The OpenFlow specification burst onto the networking scene in the last few weeks with the launch of the Open Networking Foundation (ONF) and support of the specification announced by nearly all of the major networking vendors. In fact, OpenFlow switches were unveiled at Interop Las Vegas 2011 this week and software-defined networking was the buzz at the conference.

SDN allows network engineers to control and manage their networks to best serve their individual needs in order to increase network functionality while lowering the cost associated with operating networks. The Open Networking Foundation supports the OpenFlow specification, which ultimately enables software-defined networking.

What is the OpenFlow specification?

OpenFlow is a set of software APIs that allows a “controller” to communicate configuration information to a switch. The configuration usually refers to a “flow” and some “action” that is attached to it.

A “flow” is a defined set of frames or packets (similar to an MPLS flow) and a set of actions. Let me give some examples:

- Source IP/Port, Destination IP/Port and Drop.

- Source IP, Destination IP and QoS Action.

- Source MAC, Destination MAC and L2 Path

Using OpenFlow, you would send a set of rules to a switch or a router that “configure” the device. Each device will then use the data according to it’s type. A switch would update it’s MAC address tables for frame forwarding, a router would add access lists, a firewall might update it’s rules.

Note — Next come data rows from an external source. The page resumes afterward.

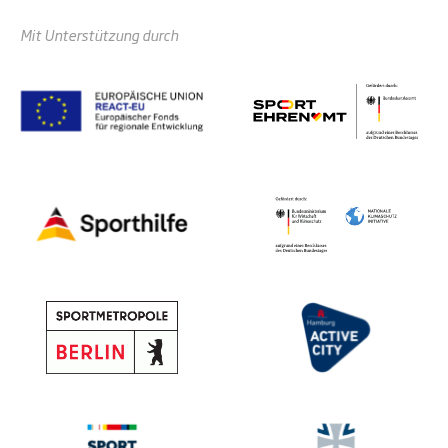
Mit Unterstützung durch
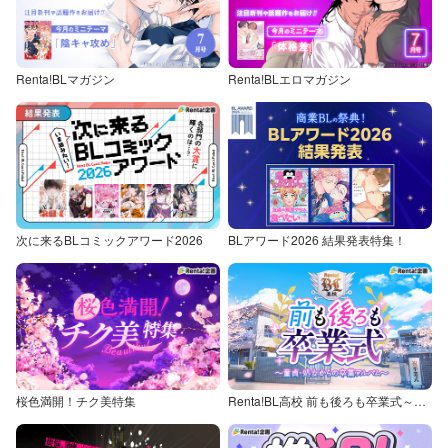
Renta!BLマガジン
Renta!BLエロマガジン
次に来るBLコミックアワード2026
BLアワード2026 結果発表特集！
桜色満開！チク美特集
Renta!BL高校 前も後ろも卒業式～童貞・処女からの卒業アルバム～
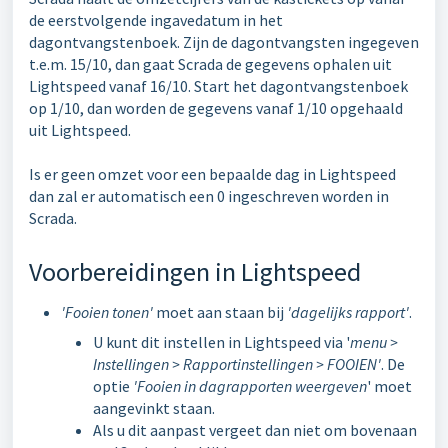
de eerstvolgende ingavedatum in het
dagontvangstenboek. Zijn de dagontvangsten ingegeven
t.e.m. 15/10, dan gaat Scrada de gegevens ophalen uit
Lightspeed vanaf 16/10. Start het dagontvangstenboek
op 1/10, dan worden de gegevens vanaf 1/10 opgehaald
uit Lightspeed.
Is er geen omzet voor een bepaalde dag in Lightspeed
dan zal er automatisch een 0 ingeschreven worden in
Scrada.
Voorbereidingen in Lightspeed
'Fooien tonen'
moet aan staan bij
'dagelijks rapport'
.
U kunt dit instellen in Lightspeed via '
menu >
Instellingen > Rapportinstellingen > FOOIEN'
. De
optie
'Fooien in dagrapporten weergeven
' moet
aangevinkt staan.
Als u dit aanpast vergeet dan niet om bovenaan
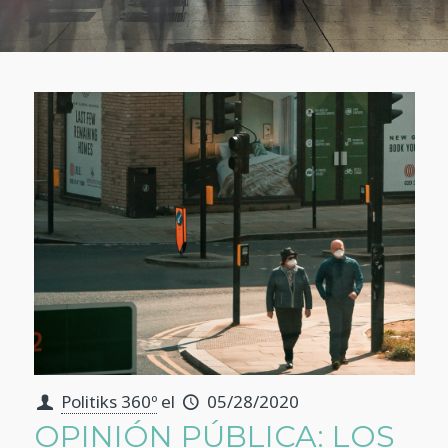
Politiks 360º
el
05/28/2020
OPINIÓN PÚBLICA: LOS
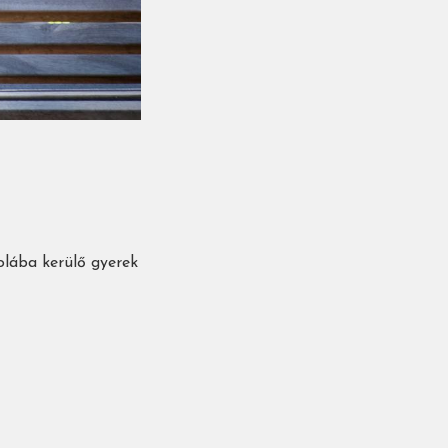
olába kerülő gyerek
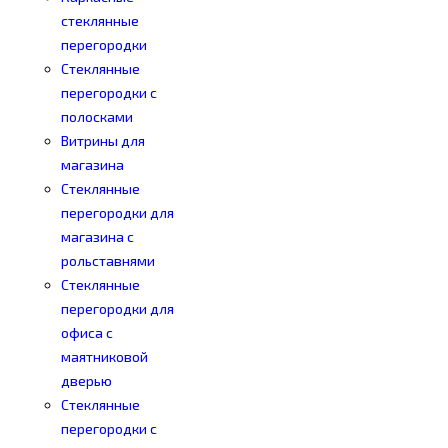
стеклянные
перегородки
Стеклянные
перегородки с
полосками
Витрины для
магазина
Стеклянные
перегородки для
магазина с
рольставнями
Стеклянные
перегородки для
офиса с
маятниковой
дверью
Стеклянные
перегородки с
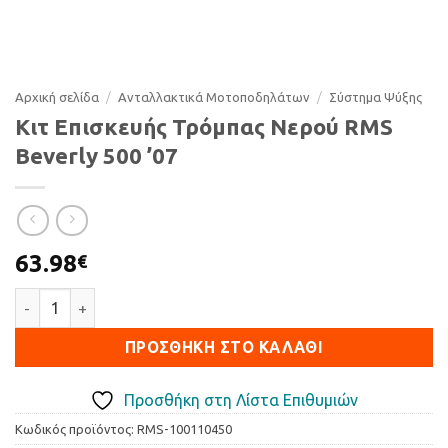
Αρχική σελίδα
/
Ανταλλακτικά Μοτοποδηλάτων
/
Σύστημα Ψύξης
Κιτ Επισκευής Τρόμπας Νερού RMS
Beverly 500 ’07
63.98
€
Κιτ Επισκευής Τρόμπας Νερού RMS Beverly 500 '07 ποσότητα
ΠΡΟΣΘΉΚΗ ΣΤΟ ΚΑΛΆΘΙ
Προσθήκη στη Λίστα Επιθυμιών
Κωδικός προϊόντος:
RMS-100110450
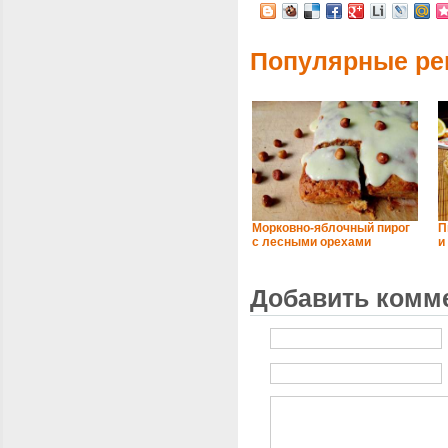
Популярные ре
Морковно-яблочный пирог
П
с лесными орехами
и
Добавить комм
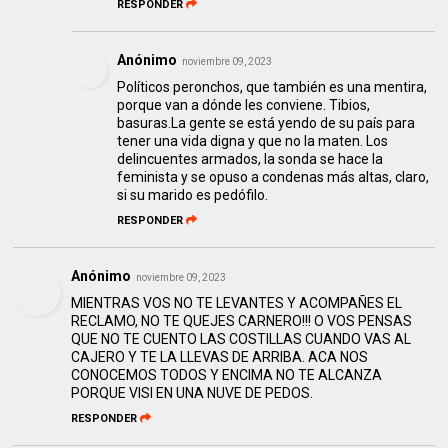
RESPONDER
Anónimo
noviembre 09, 2023
Políticos peronchos, que también es una mentira,
porque van a dónde les conviene. Tibios,
basuras.La gente se está yendo de su país para
tener una vida digna y que no la maten. Los
delincuentes armados, la sonda se hace la
feminista y se opuso a condenas más altas, claro,
si su marido es pedófilo.
RESPONDER
Anónimo
noviembre 09, 2023
MIENTRAS VOS NO TE LEVANTES Y ACOMPAÑES EL
RECLAMO, NO TE QUEJES CARNERO!!! O VOS PENSAS
QUE NO TE CUENTO LAS COSTILLAS CUANDO VAS AL
CAJERO Y TE LA LLEVAS DE ARRIBA. ACA NOS
CONOCEMOS TODOS Y ENCIMA NO TE ALCANZA
PORQUE VISI EN UNA NUVE DE PEDOS.
RESPONDER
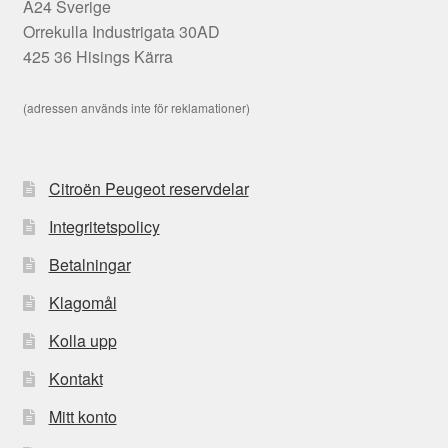
A24 Sverige
Orrekulla Industrigata 30AD
425 36 Hisings Kärra
(adressen används inte för reklamationer)
Citroën Peugeot reservdelar
Integritetspolicy
Betalningar
Klagomål
Kolla upp
Kontakt
Mitt konto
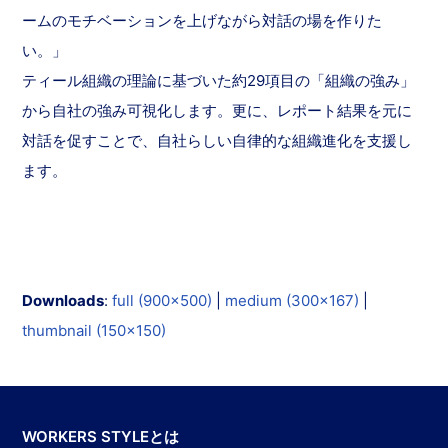
ームのモチベーションを上げながら対話の場を作りた
い。」
ティール組織の理論に基づいた約29項目の「組織の強み」
から自社の強み可視化します。更に、レポート結果を元に
対話を促すことで、自社らしい自律的な組織進化を支援し
ます。
Downloads
:
full (900x500)
|
medium (300x167)
|
thumbnail (150x150)
WORKERS STYLEとは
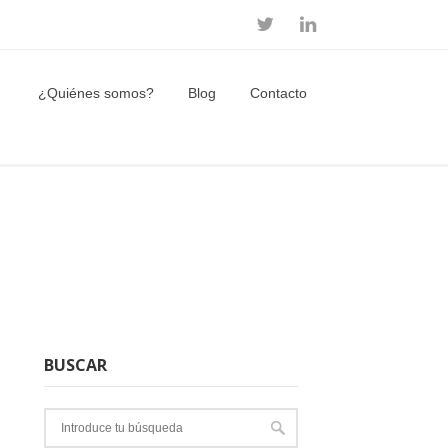
¿Quiénes somos?
Blog
Contacto
BUSCAR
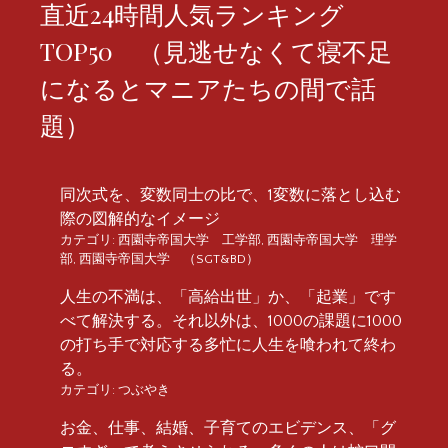
直近24時間人気ランキング
TOP50 （見逃せなくて寝不足
になるとマニアたちの間で話
題）
同次式を、変数同士の比で、1変数に落とし込む
際の図解的なイメージ
カテゴリ:
西園寺帝国大学 工学部
,
西園寺帝国大学 理学
部
,
西園寺帝国大学 （SGT&BD）
人生の不満は、「高給出世」か、「起業」です
べて解決する。それ以外は、1000の課題に1000
の打ち手で対応する多忙に人生を喰われて終わ
る。
カテゴリ:
つぶやき
お金、仕事、結婚、子育てのエビデンス、「グ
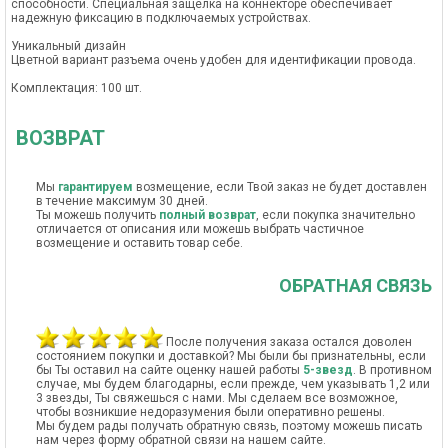
способности. Специальная защелка на коннекторе обеспечивает
надежную фиксацию в подключаемых устройствах.
Уникальный дизайн
Цветной вариант разъема очень удобен для идентификации провода.
Комплектация: 100 шт.
ВОЗВРАТ
Мы
гарантируем
возмещение, если Твой заказ не будет доставлен
в течение максимум 30 дней.
Ты можешь получить
полный возврат
, если покупка значительно
отличается от описания или можешь выбрать частичное
возмещение и оставить товар себе.
ОБРАТНАЯ СВЯЗЬ
После получения заказа остался доволен
состоянием покупки и доставкой? Мы были бы признательны, если
бы Ты оставил на сайте оценку нашей работы
5-звезд
. В противном
случае, мы будем благодарны, если прежде, чем указывать 1,2 или
3 звезды, Ты свяжешься с нами. Мы сделаем все возможное,
чтобы возникшие недоразумения были оперативно решены.
Мы будем рады получать обратную связь, поэтому можешь писать
нам через форму обратной связи на нашем сайте.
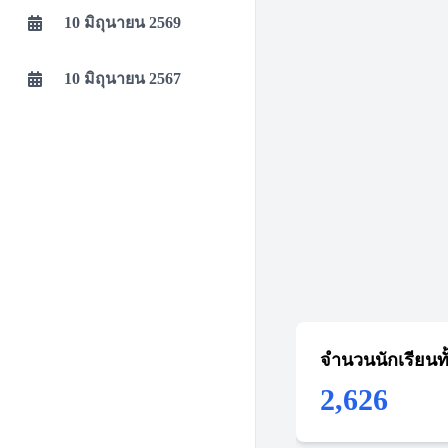
10 มิถุนายน 2569
10 มิถุนายน 2567
จำนวนนักเรียนท
2,626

What is software-defined networking?

When organizations move the configuration of the network from the device to a software platform, switches become simpler and cheaper. But the key benefit is that the network configuration can be driven by a central controller.

The controller is a piece of software that has algorithms, maths, analysis and rules that derive into sets of rules that then use OpenFlow to download the configuration into the network devices. This makes it possible for the network to be dynamically reconfigured as the controller evaluates and rebalances the configuration. This is known as software-defined networking.

How are vendors using OpenFlow?

HP Networking: HP has significant resources allocated to OpenFlow. I saw a demonstration of the QoS capabilities that HP has delivered to the consortium, and the company has solid software programs underway for the controller platform.

NEC: You may not have heard of NEC as a networking vendor, but the company has a full range of products that NEC America has started to market. NEC has made several very large contributions to OpenFlow, and it has a complete range of switches that support OpenFlow. NEC is demonstrating its OpenFlow Controller at Interop.

Cisco: The networking giant is a member of the Open Networking Foundation, but I haven’t been able to find out its plans for OpenFlow. It’s possible that Cisco will feel that OpenFlow undermines the IOS software as a premium product. One of the most clearly defined benefits of OpenFlow is the reduction in cost of hardware switches, which doesn't lend itself to furthering any networking vendor's sales.

Avaya: The company is working hard on its Shortest Path Bridging strategy, but according to the people I spoke to, the company has no plans for OpenFlow at this time.

Arista: The networking upstart is not planning any OpenFlow releases and points out that it’s impossible to manage every flow on a device. Cisco has also made this point, however I understand this to be a mistaken view on how OpenFlow works. While it is possible to work per-flow with OpenFlow, it’s not a requirement; it’s a configuration choice.

Big Switch Networks: This recently funded startup focuses on OpenFlow solutions specifically for network virtualization. There are no details on the Big Switch website, but my guess is that they are developing controllers and switches.

If OpenFlow gets enough customers, it will radically change the networking industry because the control protocols that we use today (such as OSPF or Spanning Tree or DCB) will be replaced by a software controller. This drives commoditization of the hardware, but software controllers will become a whole new part of the networking industry. Functions, features and reliability of the software is what will define the success of OpenFlow.